The first way is to simply push the ESC button on the center console once,
the second way is to push it for seven seconds or simply engage 4lo
and the third... well, let's just say that the third is for serious professionals who know what they're doing and want the electronic stability control system permanently off.
This is apparently called “The steering dance”:
1. Verify that the automatic transmission selector is in the “Park” position, and that a manual transmission is in neutral gear.
2. Shift the transfer case into the 4H range position and ensure parking brake is firmly set.
3. Turn the steering wheel until it is centered and the wheels are pointed straight ahead.

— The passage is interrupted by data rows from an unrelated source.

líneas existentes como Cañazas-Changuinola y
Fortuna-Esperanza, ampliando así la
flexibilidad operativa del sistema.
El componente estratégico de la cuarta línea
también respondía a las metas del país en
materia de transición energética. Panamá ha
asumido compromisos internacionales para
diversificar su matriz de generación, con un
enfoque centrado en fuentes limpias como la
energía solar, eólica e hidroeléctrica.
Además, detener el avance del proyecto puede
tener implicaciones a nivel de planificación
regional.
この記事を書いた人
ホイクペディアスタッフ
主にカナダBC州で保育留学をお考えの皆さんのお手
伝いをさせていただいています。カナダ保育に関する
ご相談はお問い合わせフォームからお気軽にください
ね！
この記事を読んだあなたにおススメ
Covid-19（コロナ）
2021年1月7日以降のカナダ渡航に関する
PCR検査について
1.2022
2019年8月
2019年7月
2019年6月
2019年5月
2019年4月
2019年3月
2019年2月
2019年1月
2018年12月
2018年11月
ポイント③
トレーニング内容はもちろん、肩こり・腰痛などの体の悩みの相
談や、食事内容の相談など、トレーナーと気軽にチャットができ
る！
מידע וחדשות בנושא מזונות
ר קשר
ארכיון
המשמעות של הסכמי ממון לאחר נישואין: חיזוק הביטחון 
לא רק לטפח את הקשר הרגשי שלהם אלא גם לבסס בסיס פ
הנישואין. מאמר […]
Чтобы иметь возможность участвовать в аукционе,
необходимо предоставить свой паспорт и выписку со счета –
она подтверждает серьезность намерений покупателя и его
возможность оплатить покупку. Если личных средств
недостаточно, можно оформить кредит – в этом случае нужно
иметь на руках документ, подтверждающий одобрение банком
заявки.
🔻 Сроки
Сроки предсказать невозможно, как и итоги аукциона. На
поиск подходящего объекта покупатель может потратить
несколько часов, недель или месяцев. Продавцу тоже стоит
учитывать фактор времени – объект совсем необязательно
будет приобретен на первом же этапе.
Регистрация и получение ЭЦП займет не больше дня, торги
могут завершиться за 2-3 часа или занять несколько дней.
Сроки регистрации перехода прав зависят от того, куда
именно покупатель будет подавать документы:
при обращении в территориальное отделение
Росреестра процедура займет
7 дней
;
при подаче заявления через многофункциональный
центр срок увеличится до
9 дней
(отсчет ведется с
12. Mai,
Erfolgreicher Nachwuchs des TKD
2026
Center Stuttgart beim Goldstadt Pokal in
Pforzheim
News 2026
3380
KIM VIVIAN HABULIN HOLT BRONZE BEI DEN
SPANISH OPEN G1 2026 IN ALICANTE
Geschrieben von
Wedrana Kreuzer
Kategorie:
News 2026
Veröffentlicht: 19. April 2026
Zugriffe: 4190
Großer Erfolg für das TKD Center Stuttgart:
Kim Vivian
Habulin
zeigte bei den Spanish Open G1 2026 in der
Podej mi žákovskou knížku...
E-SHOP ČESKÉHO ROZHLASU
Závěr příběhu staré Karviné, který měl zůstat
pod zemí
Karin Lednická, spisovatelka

4. Turn ignition on (and optionally start engine to make turning the wheel easier – will work with or without engine running) and wait approximately five (5) seconds for the system bulb check to complete.
5. Turn the steering wheel one-half turn to the right (clockwise).
6. Press and hold the “ESP OFF” button for 7 seconds exactly then release and wait for chime.
7. Turn the steering wheel back to center, then continue turning the steering wheel one-half turn to the left (counter clockwise).
8. Press and hold the “ESP OFF” button for 7 seconds exactly, release and wait for chime.
9. Turn the steering wheel back to center.
10. Press and hold the “ESP OFF” button for 7 seconds, release and wait for chime.
11. Cycle the ignition switch to the “OFF” position.